[Start of Attachment]

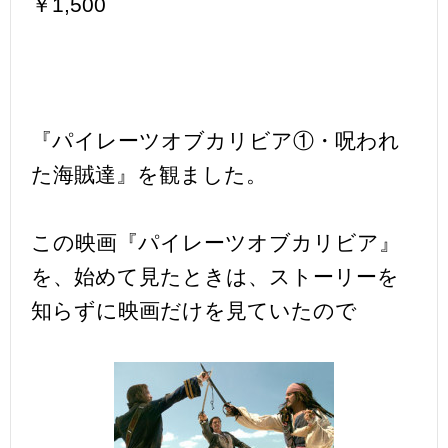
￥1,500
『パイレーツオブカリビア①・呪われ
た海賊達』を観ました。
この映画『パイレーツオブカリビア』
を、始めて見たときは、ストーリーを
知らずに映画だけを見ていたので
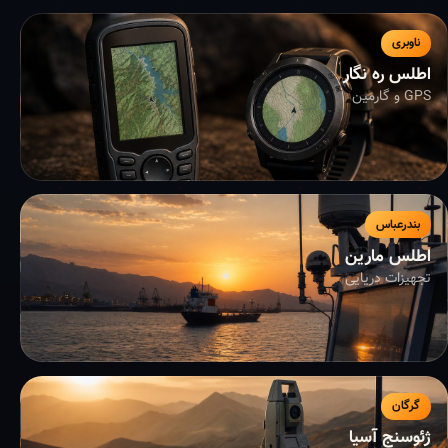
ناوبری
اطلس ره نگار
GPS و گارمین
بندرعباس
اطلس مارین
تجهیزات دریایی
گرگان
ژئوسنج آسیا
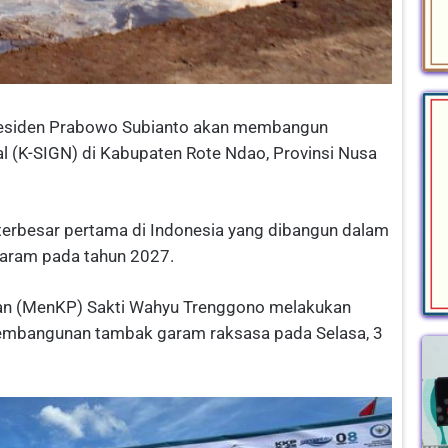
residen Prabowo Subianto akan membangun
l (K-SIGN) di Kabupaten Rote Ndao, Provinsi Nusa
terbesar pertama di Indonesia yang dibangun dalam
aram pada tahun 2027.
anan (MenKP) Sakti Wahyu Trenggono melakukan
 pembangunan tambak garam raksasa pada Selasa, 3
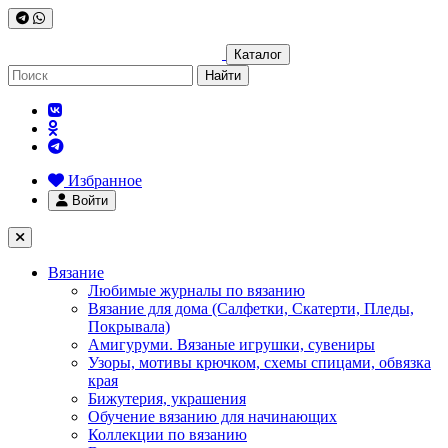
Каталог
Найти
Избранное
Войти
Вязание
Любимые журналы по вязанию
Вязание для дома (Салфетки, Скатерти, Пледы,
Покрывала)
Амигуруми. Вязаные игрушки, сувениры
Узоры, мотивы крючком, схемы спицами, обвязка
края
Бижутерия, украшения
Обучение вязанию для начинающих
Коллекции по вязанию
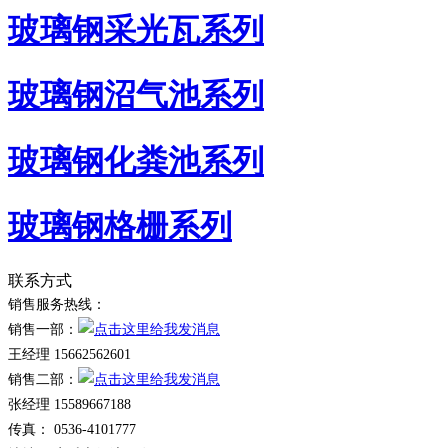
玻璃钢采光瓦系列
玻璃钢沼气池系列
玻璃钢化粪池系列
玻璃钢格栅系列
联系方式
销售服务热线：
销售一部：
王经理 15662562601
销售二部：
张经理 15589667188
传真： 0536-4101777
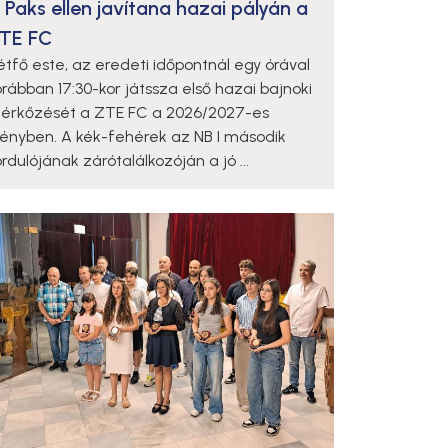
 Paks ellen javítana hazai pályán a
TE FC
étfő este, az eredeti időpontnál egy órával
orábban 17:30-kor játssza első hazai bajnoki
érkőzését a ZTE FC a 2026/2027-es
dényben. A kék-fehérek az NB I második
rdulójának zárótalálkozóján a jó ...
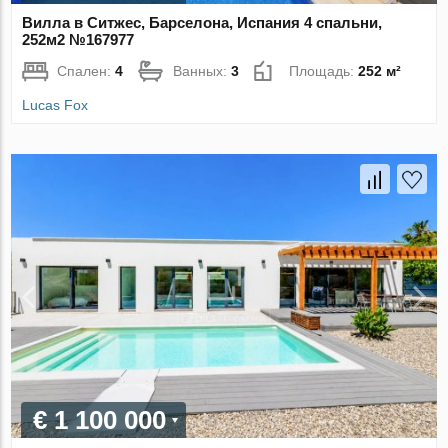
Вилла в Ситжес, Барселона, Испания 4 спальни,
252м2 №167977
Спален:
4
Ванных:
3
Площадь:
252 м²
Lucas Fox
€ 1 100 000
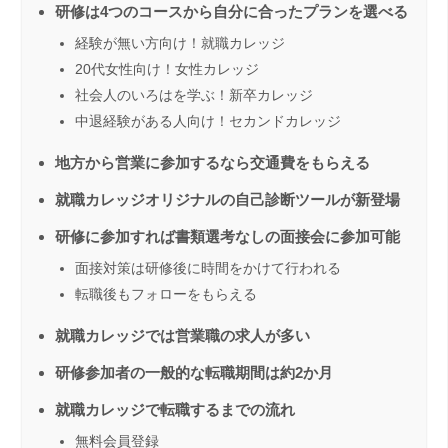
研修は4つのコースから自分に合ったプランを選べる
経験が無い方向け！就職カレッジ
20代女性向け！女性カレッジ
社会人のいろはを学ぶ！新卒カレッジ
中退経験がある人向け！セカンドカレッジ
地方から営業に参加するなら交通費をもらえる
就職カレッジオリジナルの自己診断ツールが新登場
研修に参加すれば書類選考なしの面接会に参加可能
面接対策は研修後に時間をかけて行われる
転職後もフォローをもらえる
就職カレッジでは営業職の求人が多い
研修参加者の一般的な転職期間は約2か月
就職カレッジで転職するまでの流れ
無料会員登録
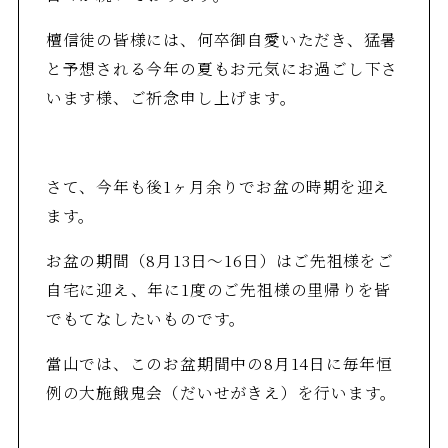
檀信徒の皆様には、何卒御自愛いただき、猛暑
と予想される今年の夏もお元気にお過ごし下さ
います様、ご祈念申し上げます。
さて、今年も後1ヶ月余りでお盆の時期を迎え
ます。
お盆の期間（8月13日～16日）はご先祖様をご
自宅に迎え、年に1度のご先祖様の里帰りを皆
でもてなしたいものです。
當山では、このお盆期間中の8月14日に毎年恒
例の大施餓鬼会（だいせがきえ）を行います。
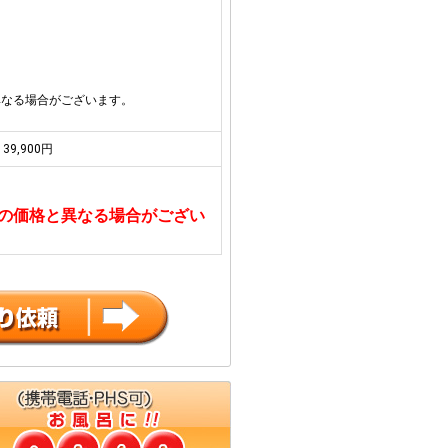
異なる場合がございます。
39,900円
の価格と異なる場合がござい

[End of Attachment]

Pictures in the material above should be skipped; print exactly the lines from the one with "dényben. A kék-fehérek az NB I második" through the one with "社会人のいろはを学ぶ！新卒カレッジ".

# [REPLY]
dényben. A kék-fehérek az NB I második
rdulójának zárótalálkozóján a jó ...
Вилла в Ситжес, Барселона, Испания 4 спальни,
252м2 №167977
Спален:
4
Ванных:
3
Площадь:
252 м²
Lucas Fox
€ 1 100 000
研修は4つのコースから自分に合ったプランを選べる
経験が無い方向け！就職カレッジ
20代女性向け！女性カレッジ
社会人のいろはを学ぶ！新卒カレッジ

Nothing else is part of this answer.